## [Exercise objective]
Copy the listing exactly. Omit nothing.

## [The input]
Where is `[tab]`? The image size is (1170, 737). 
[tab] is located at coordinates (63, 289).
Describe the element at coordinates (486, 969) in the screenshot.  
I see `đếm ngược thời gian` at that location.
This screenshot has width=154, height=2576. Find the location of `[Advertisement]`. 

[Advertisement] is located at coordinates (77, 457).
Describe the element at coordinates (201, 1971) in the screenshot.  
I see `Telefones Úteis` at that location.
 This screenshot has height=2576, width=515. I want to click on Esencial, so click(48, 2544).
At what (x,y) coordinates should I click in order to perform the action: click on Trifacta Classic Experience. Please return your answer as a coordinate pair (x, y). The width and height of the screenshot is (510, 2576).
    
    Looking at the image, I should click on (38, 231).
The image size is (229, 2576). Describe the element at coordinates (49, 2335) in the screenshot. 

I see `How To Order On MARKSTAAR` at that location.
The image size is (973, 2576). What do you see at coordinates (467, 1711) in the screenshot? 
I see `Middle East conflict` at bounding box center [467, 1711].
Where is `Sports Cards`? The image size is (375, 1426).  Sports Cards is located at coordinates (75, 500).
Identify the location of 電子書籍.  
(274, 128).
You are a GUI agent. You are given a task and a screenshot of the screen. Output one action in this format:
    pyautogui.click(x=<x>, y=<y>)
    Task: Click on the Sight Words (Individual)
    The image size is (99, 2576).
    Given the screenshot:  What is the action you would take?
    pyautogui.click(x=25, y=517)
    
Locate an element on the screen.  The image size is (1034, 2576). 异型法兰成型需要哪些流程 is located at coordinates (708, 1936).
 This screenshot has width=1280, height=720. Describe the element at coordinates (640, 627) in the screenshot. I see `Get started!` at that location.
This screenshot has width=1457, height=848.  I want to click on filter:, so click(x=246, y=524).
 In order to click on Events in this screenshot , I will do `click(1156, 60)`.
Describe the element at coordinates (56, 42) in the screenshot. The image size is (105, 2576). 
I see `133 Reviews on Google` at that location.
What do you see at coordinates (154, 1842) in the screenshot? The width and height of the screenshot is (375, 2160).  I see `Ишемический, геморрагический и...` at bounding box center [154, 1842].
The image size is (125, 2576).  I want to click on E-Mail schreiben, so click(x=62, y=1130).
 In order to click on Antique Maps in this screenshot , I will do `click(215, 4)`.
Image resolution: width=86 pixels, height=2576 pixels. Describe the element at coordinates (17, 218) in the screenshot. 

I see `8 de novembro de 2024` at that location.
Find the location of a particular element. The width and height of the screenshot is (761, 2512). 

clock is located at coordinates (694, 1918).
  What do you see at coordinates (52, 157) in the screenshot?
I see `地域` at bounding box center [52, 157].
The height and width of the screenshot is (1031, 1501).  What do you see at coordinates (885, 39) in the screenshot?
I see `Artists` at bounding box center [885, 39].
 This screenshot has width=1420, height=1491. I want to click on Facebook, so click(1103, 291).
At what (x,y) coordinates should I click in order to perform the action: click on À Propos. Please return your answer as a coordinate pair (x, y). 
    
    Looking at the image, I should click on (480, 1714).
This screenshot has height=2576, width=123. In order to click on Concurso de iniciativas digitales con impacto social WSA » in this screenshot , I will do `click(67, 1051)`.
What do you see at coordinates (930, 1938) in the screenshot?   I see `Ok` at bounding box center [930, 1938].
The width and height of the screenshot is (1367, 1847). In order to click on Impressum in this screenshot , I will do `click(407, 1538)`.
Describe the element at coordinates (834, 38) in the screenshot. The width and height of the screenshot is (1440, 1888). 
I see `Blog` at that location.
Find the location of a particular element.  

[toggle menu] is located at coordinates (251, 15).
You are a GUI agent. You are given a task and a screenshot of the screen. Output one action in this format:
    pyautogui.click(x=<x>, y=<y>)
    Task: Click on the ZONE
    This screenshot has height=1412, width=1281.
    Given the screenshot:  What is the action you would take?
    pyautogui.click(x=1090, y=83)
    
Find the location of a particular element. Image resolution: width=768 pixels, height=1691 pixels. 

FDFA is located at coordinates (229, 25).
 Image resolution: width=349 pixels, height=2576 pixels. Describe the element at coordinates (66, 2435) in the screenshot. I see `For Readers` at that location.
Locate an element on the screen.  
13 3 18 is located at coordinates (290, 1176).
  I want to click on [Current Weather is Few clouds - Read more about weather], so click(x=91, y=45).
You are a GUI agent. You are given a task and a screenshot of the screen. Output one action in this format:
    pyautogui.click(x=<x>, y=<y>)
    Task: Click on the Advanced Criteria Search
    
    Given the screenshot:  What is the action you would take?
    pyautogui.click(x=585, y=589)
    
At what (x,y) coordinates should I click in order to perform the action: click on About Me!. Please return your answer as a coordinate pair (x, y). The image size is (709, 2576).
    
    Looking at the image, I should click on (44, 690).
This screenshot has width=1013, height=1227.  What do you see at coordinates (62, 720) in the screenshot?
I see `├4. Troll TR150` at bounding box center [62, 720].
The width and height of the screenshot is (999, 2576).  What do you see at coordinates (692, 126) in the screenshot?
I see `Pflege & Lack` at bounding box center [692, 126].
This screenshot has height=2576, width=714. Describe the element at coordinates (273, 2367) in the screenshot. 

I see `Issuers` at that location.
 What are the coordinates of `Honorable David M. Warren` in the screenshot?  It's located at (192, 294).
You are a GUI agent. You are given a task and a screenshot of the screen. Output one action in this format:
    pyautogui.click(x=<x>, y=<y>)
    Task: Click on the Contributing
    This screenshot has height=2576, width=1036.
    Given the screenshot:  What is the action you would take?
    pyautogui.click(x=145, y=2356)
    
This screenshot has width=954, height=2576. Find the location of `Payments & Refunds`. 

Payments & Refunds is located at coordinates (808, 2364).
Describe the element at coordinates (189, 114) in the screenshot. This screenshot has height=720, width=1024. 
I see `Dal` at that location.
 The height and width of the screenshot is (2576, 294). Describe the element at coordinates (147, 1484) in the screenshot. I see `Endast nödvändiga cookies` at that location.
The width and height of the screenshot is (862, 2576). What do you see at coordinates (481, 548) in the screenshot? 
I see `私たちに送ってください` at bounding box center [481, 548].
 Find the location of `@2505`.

## [Answer box]
Where is `[tab]`? The image size is (1170, 737). 
[tab] is located at coordinates (63, 289).
Describe the element at coordinates (486, 969) in the screenshot.  
I see `đếm ngược thời gian` at that location.
This screenshot has width=154, height=2576. Find the location of `[Advertisement]`. 

[Advertisement] is located at coordinates (77, 457).
Describe the element at coordinates (201, 1971) in the screenshot.  
I see `Telefones Úteis` at that location.
 This screenshot has height=2576, width=515. I want to click on Esencial, so click(48, 2544).
At what (x,y) coordinates should I click in order to perform the action: click on Trifacta Classic Experience. Please return your answer as a coordinate pair (x, y). The width and height of the screenshot is (510, 2576).
    
    Looking at the image, I should click on (38, 231).
The image size is (229, 2576). Describe the element at coordinates (49, 2335) in the screenshot. 

I see `How To Order On MARKSTAAR` at that location.
The image size is (973, 2576). What do you see at coordinates (467, 1711) in the screenshot? 
I see `Middle East conflict` at bounding box center [467, 1711].
Where is `Sports Cards`? The image size is (375, 1426).  Sports Cards is located at coordinates (75, 500).
Identify the location of 電子書籍.  
(274, 128).
You are a GUI agent. You are given a task and a screenshot of the screen. Output one action in this format:
    pyautogui.click(x=<x>, y=<y>)
    Task: Click on the Sight Words (Individual)
    The image size is (99, 2576).
    Given the screenshot:  What is the action you would take?
    pyautogui.click(x=25, y=517)
    
Locate an element on the screen.  The image size is (1034, 2576). 异型法兰成型需要哪些流程 is located at coordinates (708, 1936).
 This screenshot has width=1280, height=720. Describe the element at coordinates (640, 627) in the screenshot. I see `Get started!` at that location.
This screenshot has width=1457, height=848.  I want to click on filter:, so click(x=246, y=524).
 In order to click on Events in this screenshot , I will do `click(1156, 60)`.
Describe the element at coordinates (56, 42) in the screenshot. The image size is (105, 2576). 
I see `133 Reviews on Google` at that location.
What do you see at coordinates (154, 1842) in the screenshot? The width and height of the screenshot is (375, 2160).  I see `Ишемический, геморрагический и...` at bounding box center [154, 1842].
The image size is (125, 2576).  I want to click on E-Mail schreiben, so click(x=62, y=1130).
 In order to click on Antique Maps in this screenshot , I will do `click(215, 4)`.
Image resolution: width=86 pixels, height=2576 pixels. Describe the element at coordinates (17, 218) in the screenshot. 

I see `8 de novembro de 2024` at that location.
Find the location of a particular element. The width and height of the screenshot is (761, 2512). 

clock is located at coordinates (694, 1918).
  What do you see at coordinates (52, 157) in the screenshot?
I see `地域` at bounding box center [52, 157].
The height and width of the screenshot is (1031, 1501).  What do you see at coordinates (885, 39) in the screenshot?
I see `Artists` at bounding box center [885, 39].
 This screenshot has width=1420, height=1491. I want to click on Facebook, so click(1103, 291).
At what (x,y) coordinates should I click in order to perform the action: click on À Propos. Please return your answer as a coordinate pair (x, y). 
    
    Looking at the image, I should click on (480, 1714).
This screenshot has height=2576, width=123. In order to click on Concurso de iniciativas digitales con impacto social WSA » in this screenshot , I will do `click(67, 1051)`.
What do you see at coordinates (930, 1938) in the screenshot?   I see `Ok` at bounding box center [930, 1938].
The width and height of the screenshot is (1367, 1847). In order to click on Impressum in this screenshot , I will do `click(407, 1538)`.
Describe the element at coordinates (834, 38) in the screenshot. The width and height of the screenshot is (1440, 1888). 
I see `Blog` at that location.
Find the location of a particular element.  

[toggle menu] is located at coordinates (251, 15).
You are a GUI agent. You are given a task and a screenshot of the screen. Output one action in this format:
    pyautogui.click(x=<x>, y=<y>)
    Task: Click on the ZONE
    This screenshot has height=1412, width=1281.
    Given the screenshot:  What is the action you would take?
    pyautogui.click(x=1090, y=83)
    
Find the location of a particular element. Image resolution: width=768 pixels, height=1691 pixels. 

FDFA is located at coordinates (229, 25).
 Image resolution: width=349 pixels, height=2576 pixels. Describe the element at coordinates (66, 2435) in the screenshot. I see `For Readers` at that location.
Locate an element on the screen.  
13 3 18 is located at coordinates (290, 1176).
  I want to click on [Current Weather is Few clouds - Read more about weather], so click(x=91, y=45).
You are a GUI agent. You are given a task and a screenshot of the screen. Output one action in this format:
    pyautogui.click(x=<x>, y=<y>)
    Task: Click on the Advanced Criteria Search
    
    Given the screenshot:  What is the action you would take?
    pyautogui.click(x=585, y=589)
    
At what (x,y) coordinates should I click in order to perform the action: click on About Me!. Please return your answer as a coordinate pair (x, y). The image size is (709, 2576).
    
    Looking at the image, I should click on (44, 690).
This screenshot has width=1013, height=1227.  What do you see at coordinates (62, 720) in the screenshot?
I see `├4. Troll TR150` at bounding box center [62, 720].
The width and height of the screenshot is (999, 2576).  What do you see at coordinates (692, 126) in the screenshot?
I see `Pflege & Lack` at bounding box center [692, 126].
This screenshot has height=2576, width=714. Describe the element at coordinates (273, 2367) in the screenshot. 

I see `Issuers` at that location.
 What are the coordinates of `Honorable David M. Warren` in the screenshot?  It's located at (192, 294).
You are a GUI agent. You are given a task and a screenshot of the screen. Output one action in this format:
    pyautogui.click(x=<x>, y=<y>)
    Task: Click on the Contributing
    This screenshot has height=2576, width=1036.
    Given the screenshot:  What is the action you would take?
    pyautogui.click(x=145, y=2356)
    
This screenshot has width=954, height=2576. Find the location of `Payments & Refunds`. 

Payments & Refunds is located at coordinates (808, 2364).
Describe the element at coordinates (189, 114) in the screenshot. This screenshot has height=720, width=1024. 
I see `Dal` at that location.
 The height and width of the screenshot is (2576, 294). Describe the element at coordinates (147, 1484) in the screenshot. I see `Endast nödvändiga cookies` at that location.
The width and height of the screenshot is (862, 2576). What do you see at coordinates (481, 548) in the screenshot? 
I see `私たちに送ってください` at bounding box center [481, 548].
 Find the location of `@2505`.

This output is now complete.